Bajo la supervisión del Organismo Especializado para las Contrataciones Públicas Eficientes (OECE), la fiscalización se ha vuelto mucho más ágil y digital. Si bien la Ley General de Contrataciones Públicas (Ley N° 32069) busca facilitar el acceso y la eficiencia, también ha endurecido las consecuencias para los incumplimientos, haciendo que la gestión preventiva sea obligatoria para sobrevivir.
En este artículo, revisaremos los principales riesgos en las contrataciones públicas en Perú, clasificándolos para que puedas identificarlos a tiempo y blindar tu negocio contra sanciones, pérdidas económicas y problemas legales. ¡Sigue leyendo para evitar malos ratos en tus ventas al Estado!

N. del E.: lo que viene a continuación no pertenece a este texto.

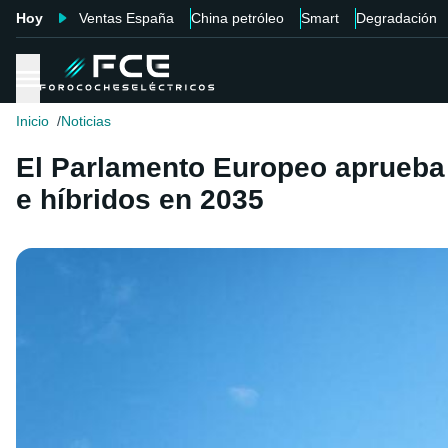
Hoy
Ventas España
China petróleo
Smart
Degradación
Inicio
Noticias
El Parlamento Europeo aprueba o
e híbridos en 2035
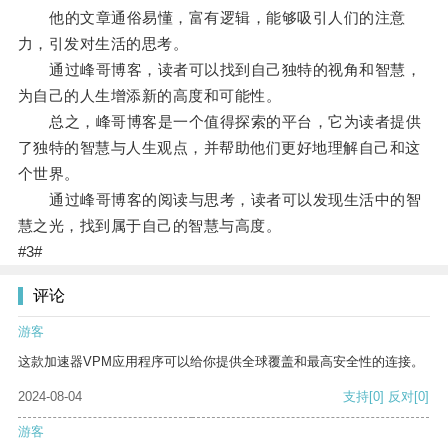
他的文章通俗易懂，富有逻辑，能够吸引人们的注意
力，引发对生活的思考。
通过峰哥博客，读者可以找到自己独特的视角和智慧，
为自己的人生增添新的高度和可能性。
总之，峰哥博客是一个值得探索的平台，它为读者提供
了独特的智慧与人生观点，并帮助他们更好地理解自己和这
个世界。
通过峰哥博客的阅读与思考，读者可以发现生活中的智
慧之光，找到属于自己的智慧与高度。
#3#
评论
游客
这款加速器VPM应用程序可以给你提供全球覆盖和最高安全性的连接。
2024-08-04
支持
[0]
反对
[0]
游客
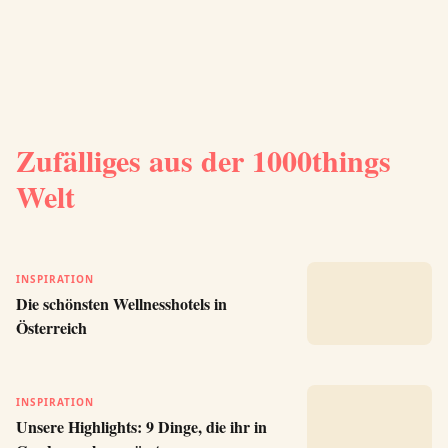
Zufälliges aus der 1000things
Welt
INSPIRATION
Die schönsten Wellnesshotels in
Österreich
INSPIRATION
Unsere Highlights: 9 Dinge, die ihr in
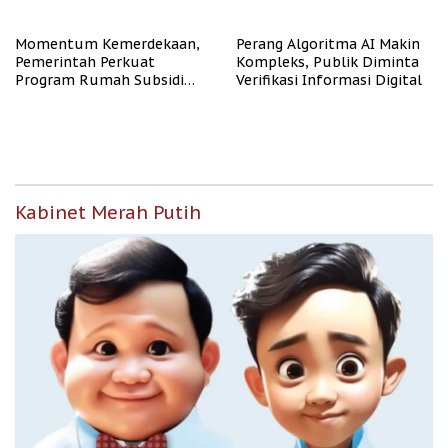
Representasi
Momentum Kemerdekaan,
Perang Algoritma AI Makin
Pemerintah Perkuat
Kompleks, Publik Diminta
Program Rumah Subsidi
Verifikasi Informasi Digital
untuk Masyarakat
Berpenghasilan Rendah
Kabinet Merah Putih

La implementación total de la nueva Ley General de Contrataciones Públicas trajo consigo un cambio de paradigma. Antes, el riesgo estaba muy enfocado en la burocracia del papel. Hoy, con la Plataforma Digital de Contrataciones Públicas (PLADICOP), que integrará SEACE y todos los canales de ventas al Estado, el riesgo es la trazabilidad.
Todo deja huella digital. Desde la formulación de la consulta hasta la entrega del producto, cada paso es visible y auditable. Esto es positivo para la transparencia, pero peligroso para el proveedor desordenado.

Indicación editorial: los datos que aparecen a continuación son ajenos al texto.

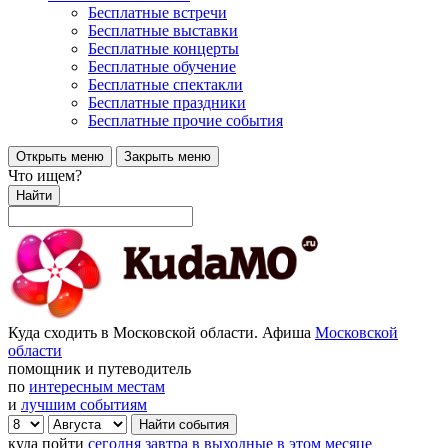
Бесплатные встречи
Бесплатные выставки
Бесплатные концерты
Бесплатные обучение
Бесплатные спектакли
Бесплатные праздники
Бесплатные прочие события
Открыть меню
Закрыть меню
Что ищем?
Найти
Куда сходить в Московской области. Афиша
Московской
области
помощник и путеводитель
по
интересным местам
и
лучшим событиям
куда пойти
сегодня
завтра
в выходные
в этом месяце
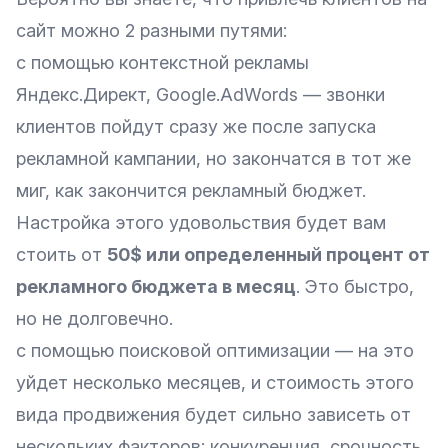
сайт можно 2 разными путями:
с помощью
контекстной рекламы
Яндекс.Директ
,
Google.AdWords
— звонки
клиентов пойдут сразу же после запуска
рекламной кампании, но закончатся в тот же
миг, как закончится рекламный бюджет.
Настройка этого удовольствия будет вам
стоить от
50$ или определенный процент от
рекламного бюджета в месяц
. Это быстро,
но не долговечно.
с помощью
поисковой оптимизации
— на это
уйдет несколько месяцев, и стоимость этого
вида продвижения будет сильно зависеть от
нескольких факторов: конкуренция, срочность,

El OECE tiene herramientas de inteligencia de datos para detectar patrones anómalos. Ya no es necesario que un funcionario revise un expediente físico para encontrar una falta; los algoritmos pueden alertar sobre documentos presuntamente falsos o incumplimientos contractuales.
Entender este nuevo entorno digital es el primer paso para mitigar los riesgos en las contrataciones públicas en Perú. La informalidad o la "viveza criolla" ya no tienen cabida en un sistema interconectado con RENIEC, SUNAT y los registros públicos.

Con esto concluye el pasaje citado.